6.) Between numbers 4 and 5, I spent a short period on the floor in the fetal position, practicing deep breathing. I had an encounter with one of my children, who shall remain nameless, which resulted in no dessert and no screen time for said child. Now we are both ruing the day we were born because she has no screen time and I have no peace and quiet. No screen time = no bueno. Duly noted. I need to try to come up with a consequence next time that is not so consequential to Mom.
7.) My house is pretty out of control. It reminds me of an MTV reality show where a bunch of teenagers are left alone in a house for weeks with no adult supervision. I’m drowning in the laundry and the clutter and the migrating piles of mess. If you don’t hear from me in a week, send help.
8.) Oh yeah, I forgot about back to school shopping. We did that the other day—er, uh days. I have the battle scars to prove it. The thing about homeschool is you don’t have those handy dandy ready-made lists you can just grab on your way in the store. You have to make up your own list. I’m not really sure how to form the words to express how difficult shopping lists are for me. Ask my husband. I NEVER remember everything that needs to be on the list. And that’s for what we need to eat. To you know, survive. Educating my children is like, let’s see.. one, two, seventy-four steps above survival on the complicated scale, and our current list looks like the Gruffalo. (Hey, maybe we should read “The Gruffalo” the first week of school!) Anyway, I have random laundry baskets, plastic bags, storage totes, closets, and bookshelves full of an assortment of items that I now have to assemble in some sort of organized fashion.
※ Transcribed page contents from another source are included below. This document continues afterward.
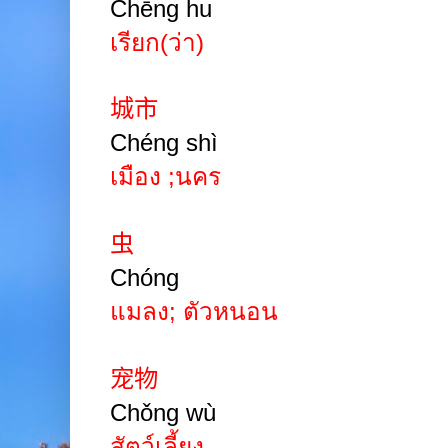
Chēng hu
เรียก(ว่า)
城市
Chéng shì
เมือง
;
นคร
虫
Chóng
แมลง
;
ตัวหนอน
宠物
Chǒng wù
สัตว์เลี้ยง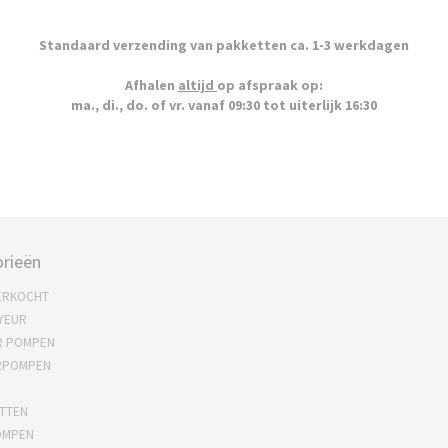
Standaard verzending van pakketten ca. 1-3 werkdagen
Afhalen
altijd
op afspraak op:
ma., di., do. of vr. vanaf 09:30 tot uiterlijk 16:30
rieën
ERKOCHT
YEUR
R POMPEN
RPOMPEN
TTEN
OMPEN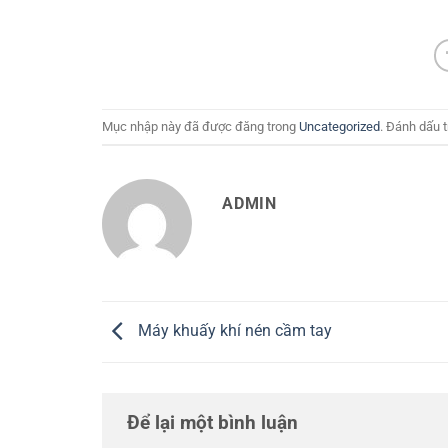
Mục nhập này đã được đăng trong
Uncategorized
. Đánh dấu 
ADMIN
Máy khuấy khí nén cầm tay
Để lại một bình luận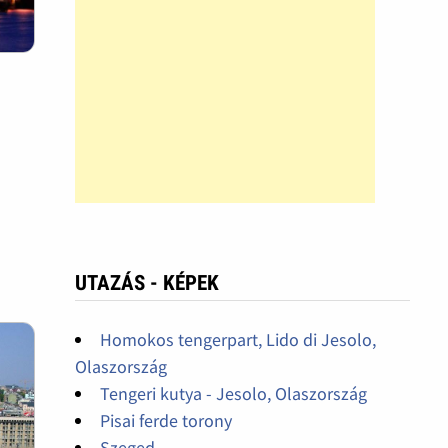
UTAZÁS - KÉPEK
Homokos tengerpart, Lido di Jesolo,
Olaszország
Tengeri kutya - Jesolo, Olaszország
Pisai ferde torony
Szeged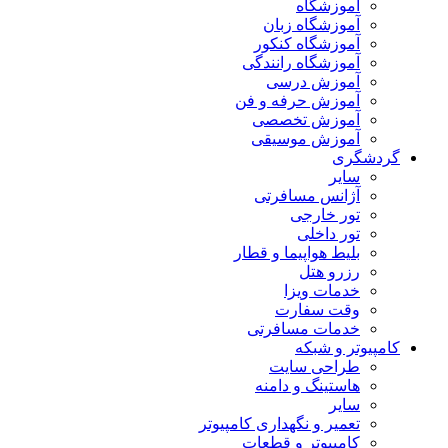
آموزشگاه
آموزشگاه زبان
آموزشگاه کنکور
آموزشگاه رانندگی
آموزش درسی
آموزش حرفه و فن
آموزش تخصصی
آموزش موسیقی
گردشگری
سایر
آژانس مسافرتی
تور خارجی
تور داخلی
بلیط هواپیما و قطار
رزرو هتل
خدمات ویزا
وقت سفارت
خدمات مسافرتی
کامپیوتر و شبکه
طراحی سایت
هاستینگ و دامنه
سایر
تعمیر و نگهداری کامپیوتر
کامپیوتر و قطعات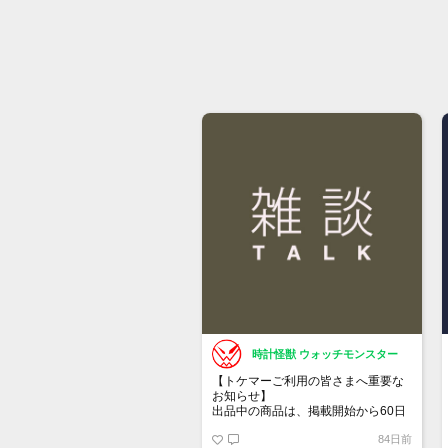
時計怪獣 ウォッチモンスター
【トケマーご利用の皆さまへ重要な
お知らせ】
出品中の商品は、掲載開始から60日
が経過すると自動的に1度「下書き」
84日前
へ戻ります。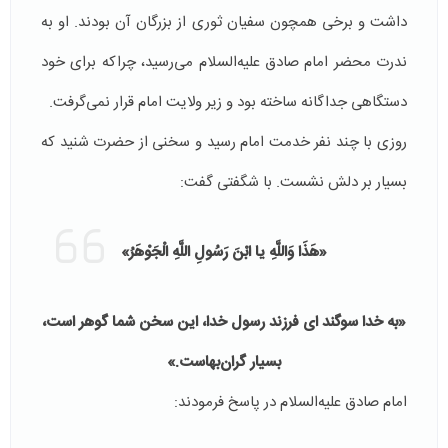
داشت و برخی همچون سفیان ثوری از بزرگان آن بودند. او به
ندرت محضر امام صادق علیه‌السلام می‌رسید، چراکه برای خود
دستگاهی جداگانه ساخته بود و زیر ولایت امام قرار نمی‌گرفت.
روزی با چند نفر خدمت امام رسید و سخنی از حضرت شنید که
بسیار بر دلش نشست. با شگفتی گفت:
«هَذَا وَاللَّهِ یا ابْنَ رَسُولِ اللَّهِ الْجَوْهَرُ»
«به خدا سوگند ای فرزند رسول خدا، این سخن شما گوهر است،
بسیار گران‌بهاست.»
امام صادق علیه‌السلام در پاسخ فرمودند: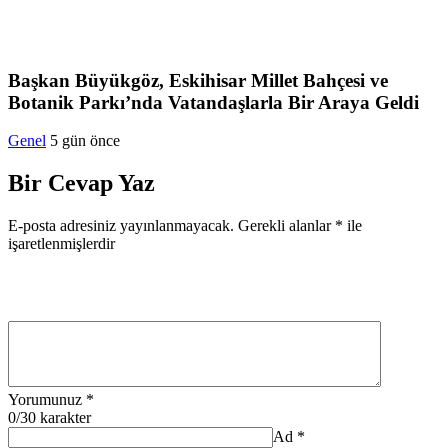
Başkan Büyükgöz, Eskihisar Millet Bahçesi ve
Botanik Parkı’nda Vatandaşlarla Bir Araya Geldi
Genel
5 gün önce
Bir Cevap Yaz
E-posta adresiniz yayınlanmayacak.
Gerekli alanlar
*
ile
işaretlenmişlerdir
Yorumunuz
*
0
/30 karakter
Ad
*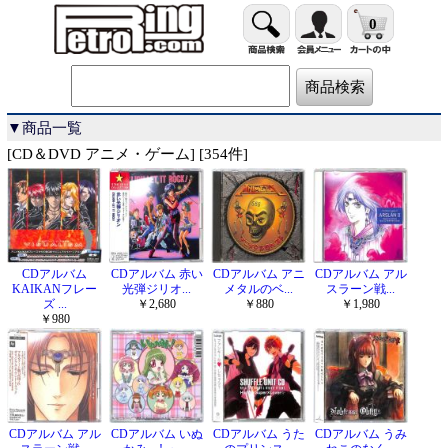
0
▼商品一覧
[CD＆DVD アニメ・ゲーム] [354件]
CDアルバム
CDアルバム 赤い
CDアルバム アニ
CDアルバム アル
KAIKANフレー
光弾ジリオ...
メタルのベ...
スラーン戦...
ズ ...
￥2,680
￥880
￥1,980
￥980
CDアルバム アル
CDアルバム いぬ
CDアルバム うた
CDアルバム うみ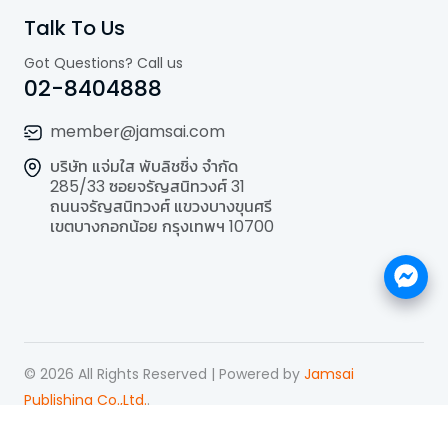
Talk To Us
Got Questions? Call us
02-8404888
member@jamsai.com
บริษัท แจ่มใส พับลิชชิ่ง จำกัด
285/33 ซอยจรัญสนิทวงศ์ 31
ถนนจรัญสนิทวงศ์ แขวงบางขุนศรี
เขตบางกอกน้อย กรุงเทพฯ 10700
©
2026
All Rights Reserved | Powered by
Jamsai
Publishing Co.,Ltd.
.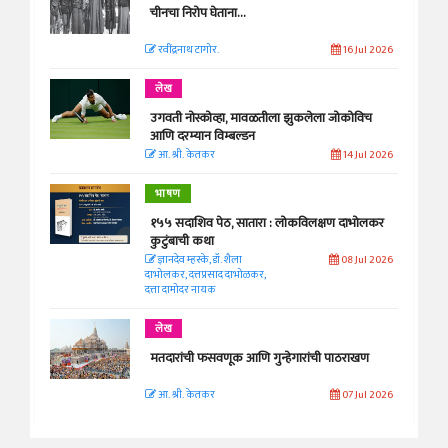
चीनचा निरोप घेताना...
रवींद्रनाथ टागोर.
16 Jul 2026
लेख
उगवती नोस्कोव्हा, मावळतीला झुकलेला जोकोविच
आणि दरम्यान विम्बल्डन
आ. श्री. केतकर
14 Jul 2026
भाषण
१५५ सदाशिव पेठ, सातारा : लोकविलक्षण दाभोलकर
कुटुंबाची कथा
ज्ञानदेव म्हस्के, डॉ. शैला
08 Jul 2026
दाभोलकर, दत्तप्रसाद दाभोळकर,
दत्ता दामोदर नायक
लेख
मतदारांची फसवणूक आणि गुन्हेगारांची पाठराखण
आ. श्री. केतकर
07 Jul 2026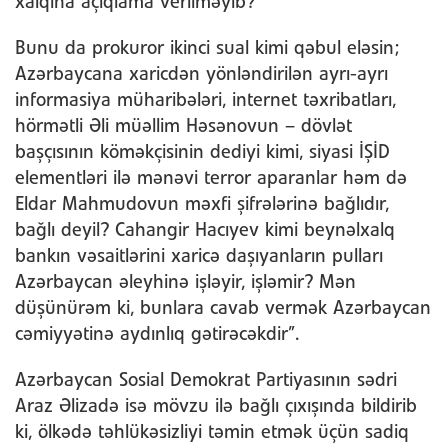
xalqına açıqlama verilməyib?
Bunu da prokuror ikinci sual kimi qəbul eləsin;
Azərbaycana xaricdən yönləndirilən ayrı-ayrı
informasiya müharibələri, internet təxribatları,
hörmətli Əli müəllim Həsənovun – dövlət
başçısının köməkçisinin dediyi kimi, siyasi İŞİD
elementləri ilə mənəvi terror aparanlar həm də
Eldar Mahmudovun məxfi şifrələrinə bağlıdır,
bağlı deyil? Cahangir Hacıyev kimi beynəlxalq
bankın vəsaitlərini xaricə daşıyanların pulları
Azərbaycan əleyhinə işləyir, işləmir? Mən
düşünürəm ki, bunlara cavab vermək Azərbaycan
cəmiyyətinə aydınlıq gətirəcəkdir”.
Azərbaycan Sosial Demokrat Partiyasının sədri
Araz Əlizadə isə mövzu ilə bağlı çıxışında bildirib
ki, ölkədə təhlükəsizliyi təmin etmək üçün sadiq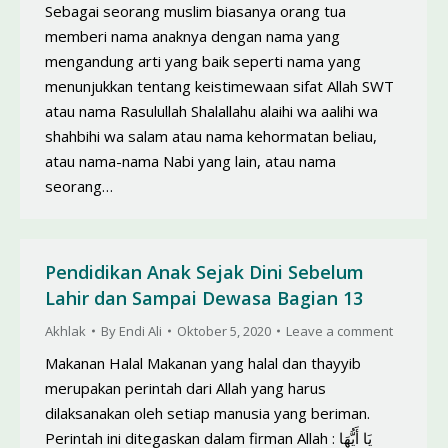
Sebagai seorang muslim biasanya orang tua
memberi nama anaknya dengan nama yang
mengandung arti yang baik seperti nama yang
menunjukkan tentang keistimewaan sifat Allah SWT
atau nama Rasulullah Shalallahu alaihi wa aalihi wa
shahbihi wa salam atau nama kehormatan beliau,
atau nama-nama Nabi yang lain, atau nama
seorang…
Pendidikan Anak Sejak Dini Sebelum
Lahir dan Sampai Dewasa Bagian 13
Akhlak
By
Endi Ali
Oktober 5, 2020
Leave a comment
Makanan Halal Makanan yang halal dan thayyib
merupakan perintah dari Allah yang harus
dilaksanakan oleh setiap manusia yang beriman.
Perintah ini ditegaskan dalam firman Allah : يَا أَيُّهَا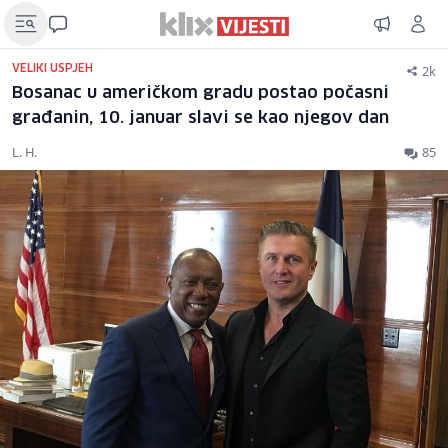
2k
VELIKI USPJEH
Bosanac u američkom gradu postao počasni
građanin, 10. januar slavi se kao njegov dan
L. H.
85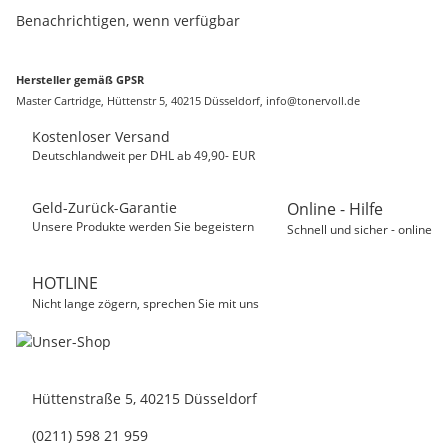
Benachrichtigen, wenn verfügbar
Hersteller gemäß GPSR
Master Cartridge, Hüttenstr 5, 40215 Düsseldorf, info@tonervoll.de
Kostenloser Versand
Deutschlandweit per DHL ab 49,90- EUR
Geld-Zurück-Garantie
Online - Hilfe
Unsere Produkte werden Sie begeistern
Schnell und sicher - online
HOTLINE
Nicht lange zögern, sprechen Sie mit uns
Hüttenstraße 5, 40215 Düsseldorf
(0211) 598 21 959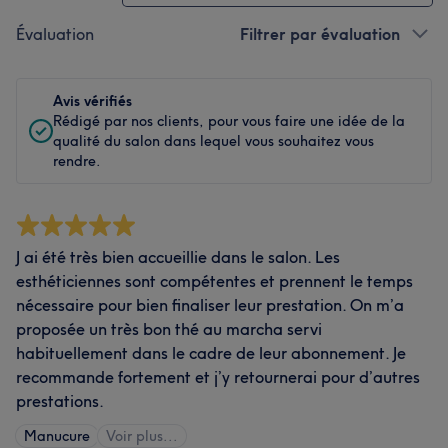
Évaluation
Filtrer par évaluation
Avis vérifiés
Rédigé par nos clients, pour vous faire une idée de la
qualité du salon dans lequel vous souhaitez vous
rendre.
J ai été très bien accueillie dans le salon. Les
esthéticiennes sont compétentes et prennent le temps
nécessaire pour bien finaliser leur prestation. On m’a
proposée un très bon thé au marcha servi
habituellement dans le cadre de leur abonnement. Je
recommande fortement et j’y retournerai pour d’autres
prestations.
Manucure
Voir plus...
Hep me Jesus. [That’s not irreverent cursing, by the way, that’s an actual prayer.]
So, all in all, things are A-ok over here at the Fischer estate. Except, you know, for all the attitudes and sass and sickness and teething and chaos and overdue library books and pre-schoolyear panic. Other than that, right as rain.
Hope you’re enjoying your last few weeks of summer just as much as I am!
That face is my level of enjoyment. You can make of that what you will. Happy Friday!